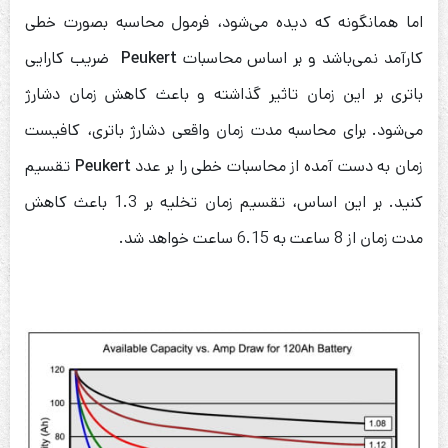
اما همانگونه که دیده می‌شود، فرمول محاسبه بصورت خطی
کارآمد نمی‌باشد و بر اساس محاسبات
Peukert
ضریب کارایی
باتری بر این زمان تاثیر گذاشته و باعث کاهش زمان دشارژ
می‌شود. برای محاسبه مدت زمان واقعی دشارژ باتری، کافیست
زمان به دست آمده از محاسبات خطی را بر عدد
Peukert
تقسیم
کنید. بر این اساس، تقسیم زمان تخلیه بر 1.3 باعث کاهش
مدت زمان از 8 ساعت به 6.15 ساعت خواهد ‌شد.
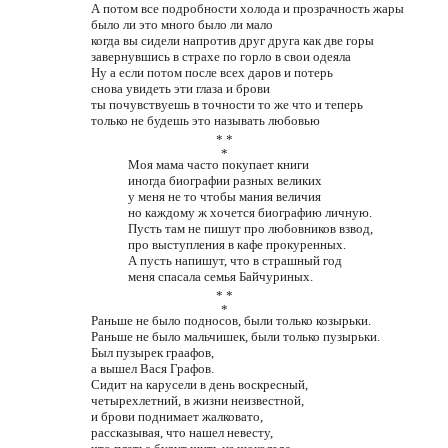
А потом все подробности холода и прозрачность жары
было ли это много было ли мало
когда вы сидели напротив друг друга как две горы
завернувшись в страхе по горло в свои одеяла
Ну а если потом после всех даров и потерь
снова увидеть эти глаза и брови
ты почувствуешь в точности то же что и теперь
только не будешь это называть любовью
* *
*
Моя мама часто покупает книги
иногда биографии разных великих
у меня не то чтобы мания величия
но каждому ж хочется биографию личную.
Пусть там не пишут про любовников взвод,
про выступления в кафе прокуренных.
А пусть напишут, что в страшный год
меня спасала семья Байчуриных.
* *
*
Раньше не было подносов, были только козырьки.
Раньше не было мальчишек, были только пузырьки.
Был пузырек граафов,
а вышел Вася Графов.
Сидит на карусели в день воскресный,
четырехлетний, в жизни неизвестной,
и брови поднимает жалковато,
рассказывая, что нашел невесту,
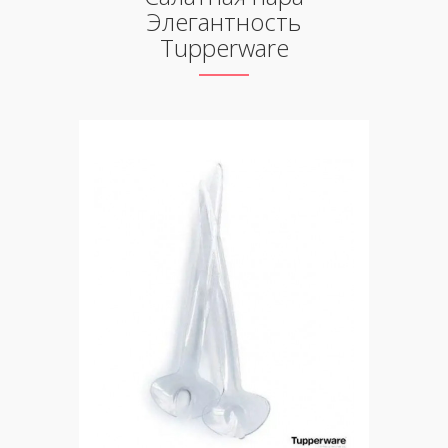
Элегантность
Tupperware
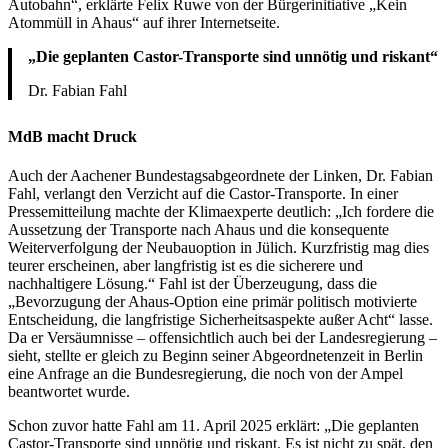
Autobahn“, erklärte Felix Ruwe von der Bürgerinitiative „Kein
Atommüll in Ahaus“ auf ihrer Internetseite.
„Die geplanten Castor-Transporte sind unnötig und riskant“
Dr. Fabian Fahl
MdB macht Druck
Auch der Aachener Bundestagsabgeordnete der Linken, Dr. Fabian
Fahl, verlangt den Verzicht auf die Castor-Transporte. In einer
Pressemitteilung machte der Klimaexperte deutlich: „Ich fordere die
Aussetzung der Transporte nach Ahaus und die konsequente
Weiterverfolgung der Neubauoption in Jülich. Kurzfristig mag dies
teurer erscheinen, aber langfristig ist es die sicherere und
nachhaltigere Lösung.“ Fahl ist der Überzeugung, dass die
„Bevorzugung der Ahaus-Option eine primär politisch motivierte
Entscheidung, die langfristige Sicherheitsaspekte außer Acht“ lasse.
Da er Versäumnisse – offensichtlich auch bei der Landesregierung –
sieht, stellte er gleich zu Beginn seiner Abgeordnetenzeit in Berlin
eine Anfrage an die Bundesregierung, die noch von der Ampel
beantwortet wurde.
Schon zuvor hatte Fahl am 11. April 2025 erklärt: „Die geplanten
Castor-Transporte sind unnötig und riskant. Es ist nicht zu spät, den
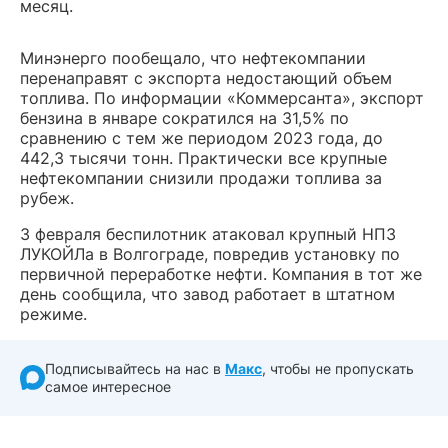
месяц.
Минэнерго пообещало, что нефтекомпании
перенаправят с экспорта недостающий объем
топлива. По информации «Коммерсанта», экспорт
бензина в январе сократился на 31,5% по
сравнению с тем же периодом 2023 года, до
442,3 тысячи тонн. Практически все крупные
нефтекомпании снизили продажи топлива за
рубеж.
3 февраля беспилотник атаковал крупный НПЗ
ЛУКОЙЛа в Волгограде, повредив установку по
первичной переработке нефти. Компания в тот же
день сообщила, что завод работает в штатном
режиме.
Подписывайтесь на нас в
Макс
, чтобы не пропускать
самое интересное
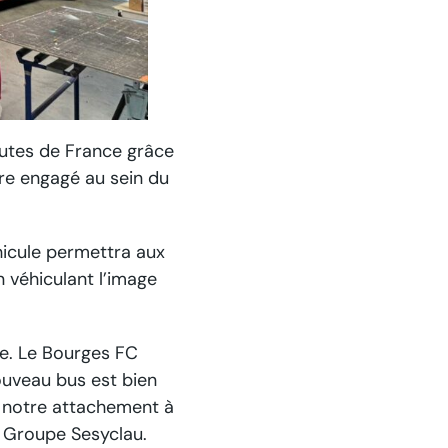
outes de France grâce
re engagé au sein du
hicule permettra aux
n véhiculant l’image
e. Le Bourges FC
nouveau bus est bien
 notre attachement à
du Groupe Sesyclau.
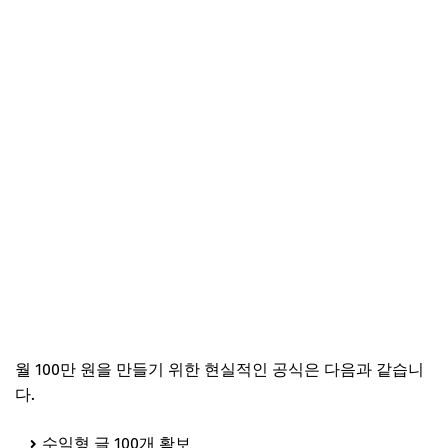
월 100만 원을 만들기 위한 현실적인 공식은 다음과 같습니
다.
수익형 글 100개 확보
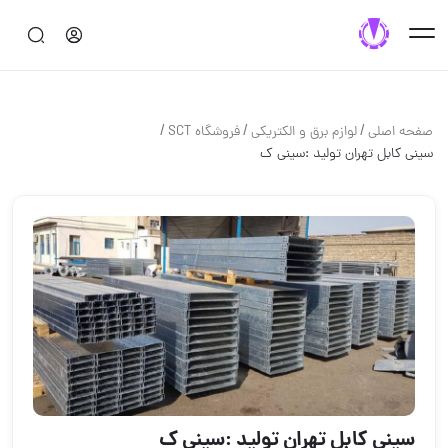
/
/
/
صفحه اصلی
لوازم برق و الكتريكي
فروشگاه SCT
سینی کابل تهران تولید :سینی ک
سینی کابل تهران تولید :سینی ک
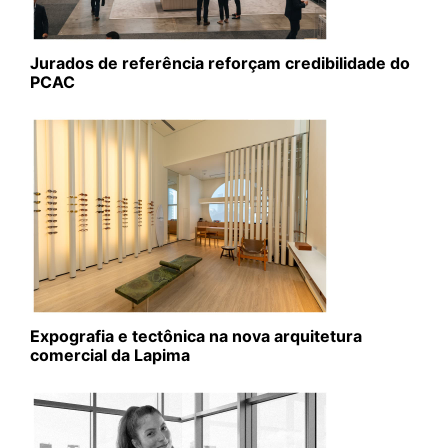
Jurados de referência reforçam credibilidade do
PCAC
Expografia e tectônica na nova arquitetura
comercial da Lapima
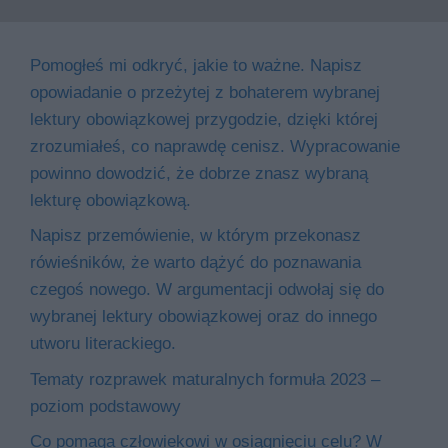
Pomogłeś mi odkryć, jakie to ważne. Napisz
opowiadanie o przeżytej z bohaterem wybranej
lektury obowiązkowej przygodzie, dzięki której
zrozumiałeś, co naprawdę cenisz. Wypracowanie
powinno dowodzić, że dobrze znasz wybraną
lekturę obowiązkową.
Napisz przemówienie, w którym przekonasz
rówieśników, że warto dążyć do poznawania
czegoś nowego. W argumentacji odwołaj się do
wybranej lektury obowiązkowej oraz do innego
utworu literackiego.
Tematy rozprawek maturalnych formuła 2023 –
poziom podstawowy
Co pomaga człowiekowi w osiągnięciu celu? W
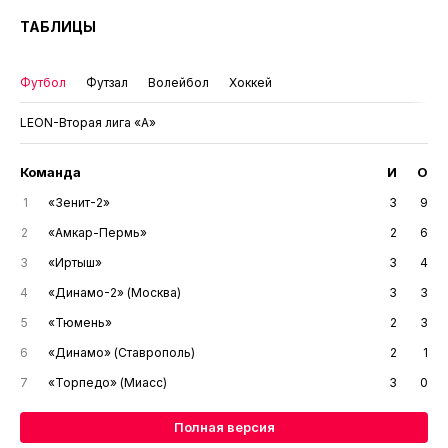
ТАБЛИЦЫ
Футбол
Футзал
Волейбол
Хоккей
LEON-Вторая лига «А»
Команда
И
О
1
«Зенит-2»
3
9
2
«Амкар-Пермь»
2
6
3
«Иртыш»
3
4
4
«Динамо-2» (Москва)
3
3
5
«Тюмень»
2
3
6
«Динамо» (Ставрополь)
2
1
7
«Торпедо» (Миасс)
3
0
Полная версия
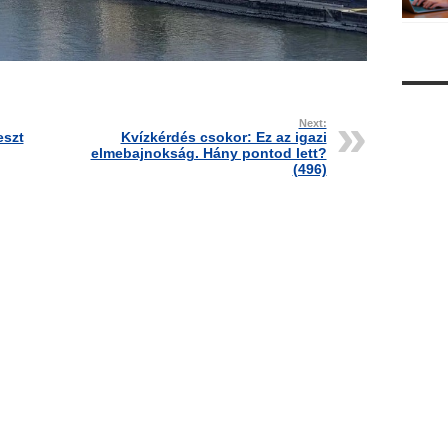
Next:
eszt
Kvízkérdés csokor: Ez az igazi
elmebajnokság. Hány pontod lett?
(496)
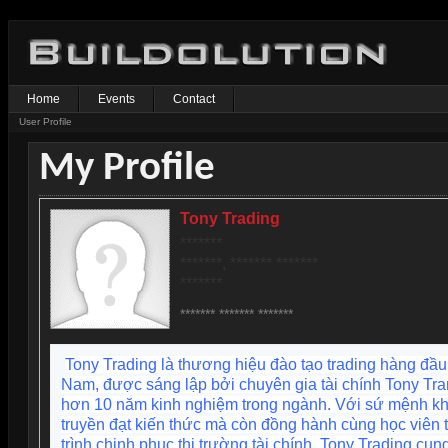
Home
Events
Contact
User Profile
My Profile
Tony Trading
*******
*******, ******* *******
*******
******* ******* *******
Tony Trading là thương hiệu đào tạo trading hàng đầu 
Nam, được sáng lập bởi chuyên gia tài chính Tony Tra
hơn 10 năm kinh nghiệm trong ngành. Với sứ mệnh kh
truyền đạt kiến thức mà còn đồng hành cùng học viên 
trình chinh phục thị trường tài chính, Tony Trading cun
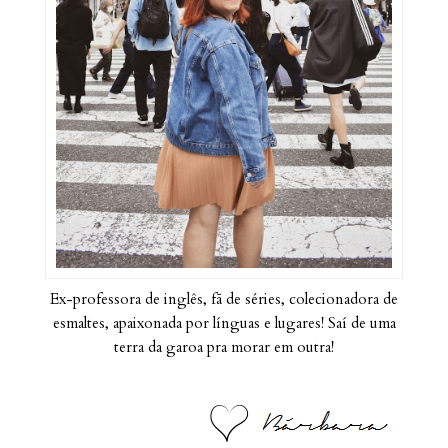
Ex-professora de inglês, fã de séries, colecionadora de
esmaltes, apaixonada por línguas e lugares! Saí de uma
terra da garoa pra morar em outra!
# # # # #
_WORK TO COMPLETE:_ Within these entries, output exactly the lines starting at the one with "меня спасала семья Байчуриных." and finishing at the one with "Auch der Aachener". Leave pictures out of the output.

_RESPONSE AREA:_
меня спасала семья Байчуриных.
* *
*
Раньше не было подносов, были только козырьки.
Раньше не было мальчишек, были только пузырьки.
Был пузырек граафов,
а вышел Вася Графов.
Сидит на карусели в день воскресный,
четырехлетний, в жизни неизвестной,
и брови поднимает жалковато,
рассказывая, что нашел невесту,
Элегантность
Tupperware
Autobahn“, erklärte Felix Ruwe von der Bürgerinitiative „Kein
Atommüll in Ahaus“ auf ihrer Internetseite.
„Die geplanten Castor-Transporte sind unnötig und riskant“
Dr. Fabian Fahl
MdB macht Druck
Auch der Aachener Bundestagsabgeordnete der Linken, Dr. Fabian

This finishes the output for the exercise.